In the lull between the Supreme Court arguments over the federal health overhaul law and the decision expected in June, we thought we’d ask Americans who actually use the health system quite a bit how they view the quality of care and its cost.
Most surveys don’t break it down this way.
When the results came back, we found that people who have a serious medical condition or who’ve been in the hospital in the past year tended to have more concerns about costs and quality than people who aren’t sick. No big surprise there.
But what was notable: 3 of 4 people who were sick said cost is a very serious problem, and half said quality is a veryserious problem.
Nearly half of those with recent serious illness say they felt burdened by what they had to pay out of their own pocket for care.
The recently ill are more likely to say the cost and quality of care have worsened over the past five years, compared to people who weren’t sick.
Among people who’ve recently required a lot of care, significant proportions say their treatment was poorly managed, with nearly a third complaining of poor communication among their caregivers. One in eight believe they got the wrong diagnosis, treatment or test.
Those findings led us to investigate the problems people are having, both in our poll and in a series of stories on the radio and the Web we’re calling “Sick in America.”
The poll, a joint venture of NPR, the Robert Wood Johnson Foundation and the Harvard School of Public Health, is one of very few focusing on people who’ve actually been seriously ill, injured or hospitalized in the past year.
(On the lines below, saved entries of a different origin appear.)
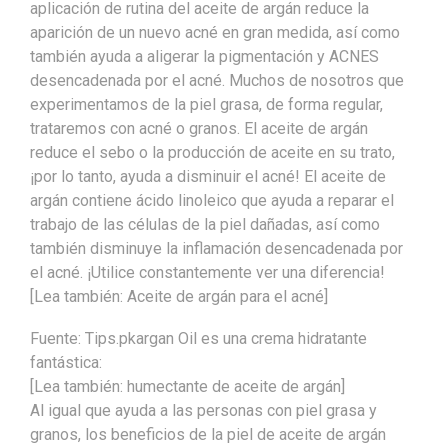
aplicación de rutina del aceite de argán reduce la
aparición de un nuevo acné en gran medida, así como
también ayuda a aligerar la pigmentación y ACNES
desencadenada por el acné. Muchos de nosotros que
experimentamos de la piel grasa, de forma regular,
trataremos con acné o granos. El aceite de argán
reduce el sebo o la producción de aceite en su trato,
¡por lo tanto, ayuda a disminuir el acné! El aceite de
argán contiene ácido linoleico que ayuda a reparar el
trabajo de las células de la piel dañadas, así como
también disminuye la inflamación desencadenada por
el acné. ¡Utilice constantemente ver una diferencia!
[Lea también: Aceite de argán para el acné]
Fuente: Tips.pkargan Oil es una crema hidratante
fantástica:
[Lea también: humectante de aceite de argán]
Al igual que ayuda a las personas con piel grasa y
granos, los beneficios de la piel de aceite de argán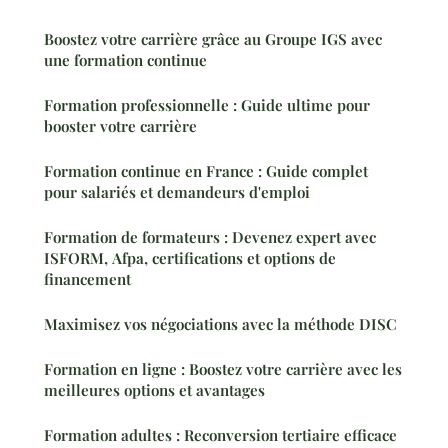
Boostez votre carrière grâce au Groupe IGS avec
une formation continue
Formation professionnelle : Guide ultime pour
booster votre carrière
Formation continue en France : Guide complet
pour salariés et demandeurs d'emploi
Formation de formateurs : Devenez expert avec
ISFORM, Afpa, certifications et options de
financement
Maximisez vos négociations avec la méthode DISC
Formation en ligne : Boostez votre carrière avec les
meilleures options et avantages
Formation adultes : Reconversion tertiaire efficace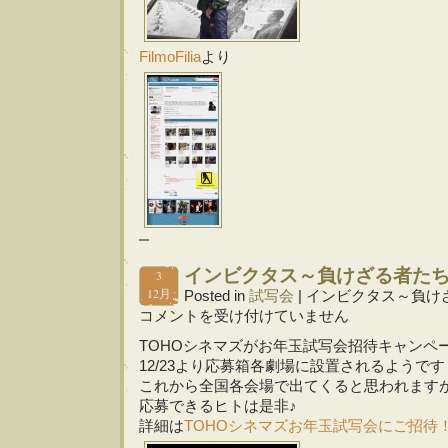
FilmoFilia
より
インビクタス～負けざる者た
3
12月
Posted in
試写会
|
インビクタス～負け
コメントを受け付けていません
TOHOシネマズがお年玉試写会招待キャンペ
12/23より応募箱各劇場に設置されるようです
これから全国各会場で出てくると思われます
応募できるヒトは是非♪
詳細は
TOHOシネマズお年玉試写会にご招待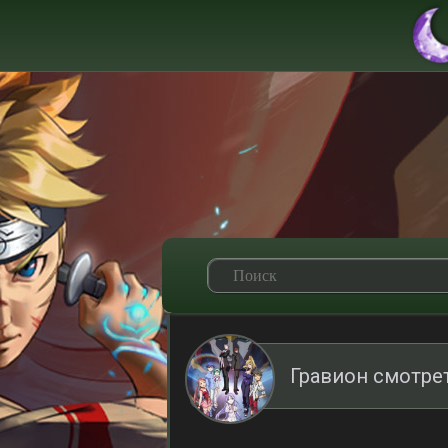
Гравион смотре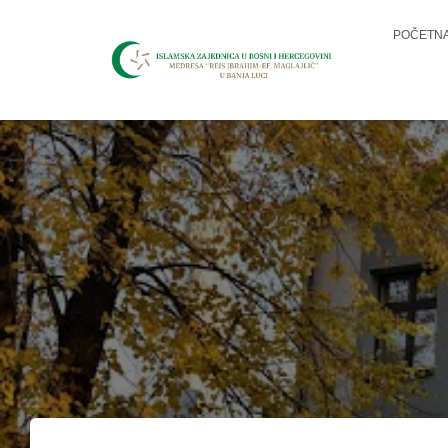
POČETN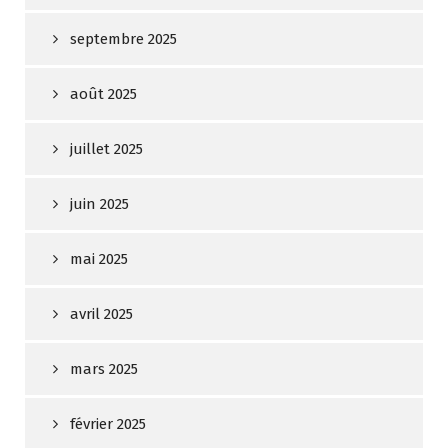
septembre 2025
août 2025
juillet 2025
juin 2025
mai 2025
avril 2025
mars 2025
février 2025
“This poll listens to the voices of the sick,” says Robert Blendon of Harvard. “That provides a good barometer of what’s happening in health care in America.”
The poll randomly surveyed 1,508 adults across the nation. A little more than a quarter of them had a serious illness, injury or disability requiring “a lot of medical care,” or overnight hospitalization within the past 12 months.
If you want to dive deeper, here’s a summary of the poll findings, plus the topline data and charts.
–Kaiser Health News
Nancy N. says
I consistently find in conversations with other people about the healthcare law that the ones who insist that there is no healthcare problem that needs to be fixed are the ones who are healthy – who aren’t actually healthcare consumers.
Well duh, you don’t notice that the transmission is grinding in the car if you don’t actually drive it.
Mario diGir says
HealthCare is an oxymoron here in the US. Costs are out-of-control and quality is down the tubes. All anyone cares about is profits. Medications are way too expensive here, as Big Pharma is given total control over ridiculously long patents. People die every day just because they can’t stand the thought of leaving their loved ones with huge medical bills. It’s sickening. And, don’t go to the hospital … cause your guaranteed an untreatable staff infection. Yuk!